Voting Behavior in the US House and Senate: Regional Shifts and Contemporary Changes in Party Coalitions
In: Party politics: an international journal for the study of political parties and political organizations, Band 3, Heft 2, S. 221-241
Abstract
If we want to know what is happening to political parties today, the answer depends in part on how we define the term `party' and in part on the time frame used for analysis. In this paper we focus on parties as voting coalitions in the US House and the Senate over the last 40 years. To assess the ideological placement and cohesiveness of each party in the House and Senate, we use adjusted scores issued by the Americans for Democratic Action (ADA). Our adjustment corrects for changes in the ADA's scale from year to year. The analysis is carried out by focusing on each of the four main regional factions comprising the parties.

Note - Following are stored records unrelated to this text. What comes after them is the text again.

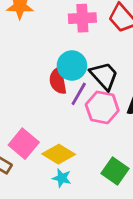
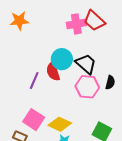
pink cross: (82, 18) -> (76, 24), moved
purple line: (79, 94) -> (34, 81), moved

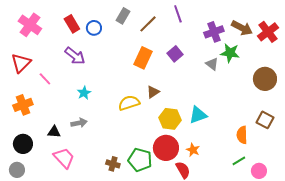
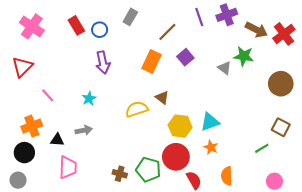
purple line: (178, 14) -> (199, 17), moved
brown line: (148, 24) -> (167, 32), moved
purple cross: (214, 32) -> (227, 15), moved
purple arrow: (75, 56) -> (103, 63), moved, turned 40
pink line: (45, 79) -> (48, 95), moved
brown triangle: (153, 92) -> (162, 97), turned -48
orange cross: (23, 105) -> (32, 126), moved
orange semicircle: (242, 135) -> (227, 176), moved
orange star: (193, 150) -> (211, 147), moved
pink trapezoid: (64, 158) -> (68, 167), turned 45
green line: (239, 161) -> (262, 148), moved

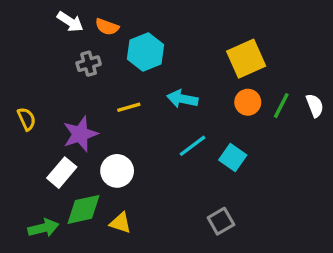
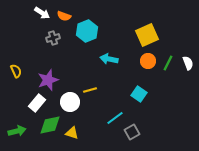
yellow line: (129, 107) -> (90, 90), moved
cyan line: (192, 146) -> (115, 118), moved
green arrow: (43, 228) -> (17, 131), moved

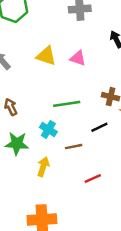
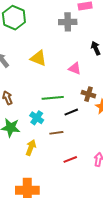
pink triangle: (78, 58) -> (75, 68), moved
black line: (99, 127) -> (71, 112), moved

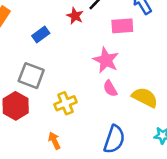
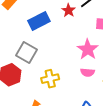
blue rectangle: (41, 34) -> (39, 21), size x1.5
pink semicircle: (110, 88) -> (88, 72), turned -64

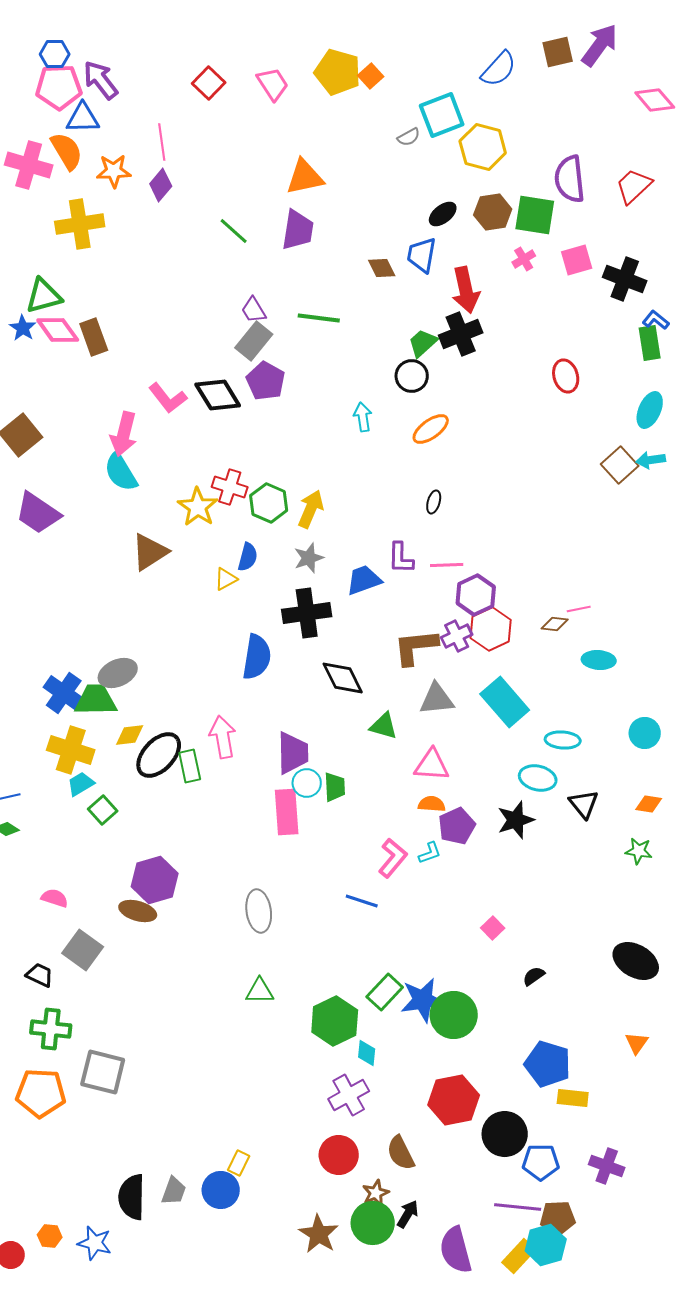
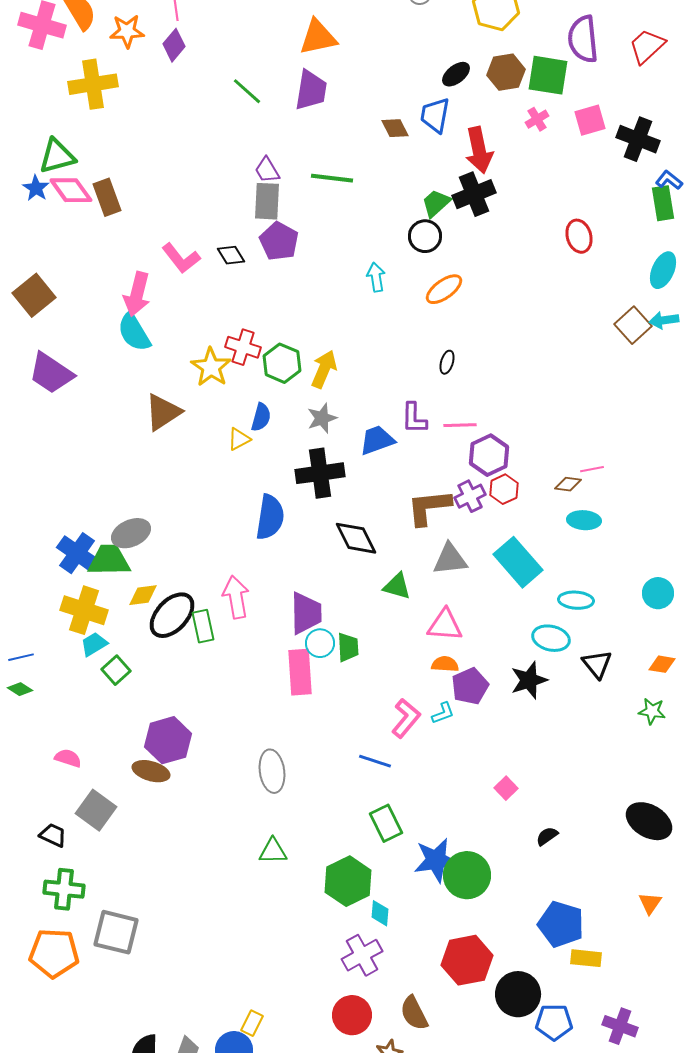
gray rectangle: (254, 341) -> (267, 201), turned -36
black diamond: (218, 395) -> (231, 255), size x0.6
red hexagon: (491, 629) -> (504, 489), size x0.7
cyan ellipse: (599, 660) -> (584, 520), moved
green rectangle: (385, 992) -> (386, 823), moved, turned -69

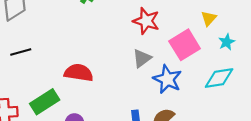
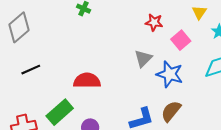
red star: (146, 21) -> (154, 22), moved, size x0.7
pink square: (185, 45) -> (181, 40), size x0.7

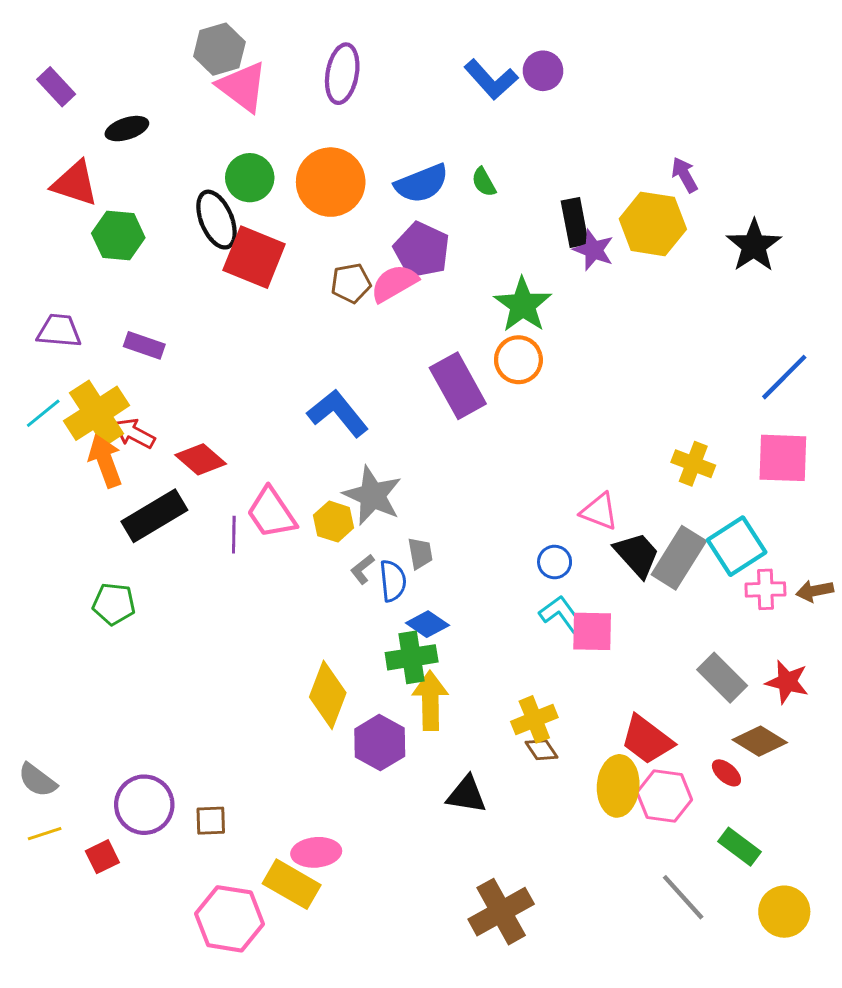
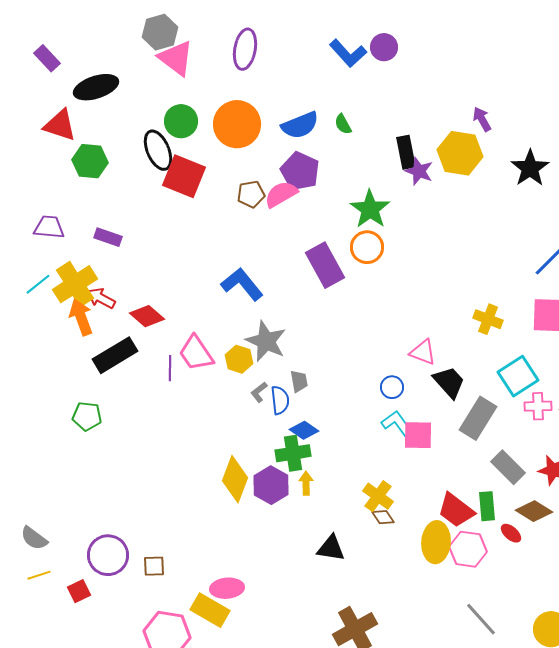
black ellipse: (127, 129) -> (96, 87), size x1.5
gray rectangle: (679, 558) -> (478, 418), moved
yellow arrow: (430, 701) -> (306, 483), size x0.6
yellow cross: (534, 719) -> (378, 496), turned -32
purple hexagon: (380, 743) -> (271, 485), moved
green rectangle: (739, 847) -> (487, 506), moved, turned 48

The cross-chamber comparisons for the Republicans show a high degree of stability with respect to ideological placement and cohesiveness; eastern Republicans maintain a more liberal stance throughout the period of analysis. For Democrats in both chambers there has been a liberal shift in recent years and an increase in cohesiveness overall; the southern Democrats are distinctively more conservative than the rest of the party, although less so in recent years. Both of the `outlier' factions (eastern Republicans and southern Democrats) unexpectedly display less cohesiveness than do the mainline factions of their respective parties. The paper concludes with some discussion of why this may be the case, what the future holds for outlier cohesiveness, and implications for responsible parties in the United States.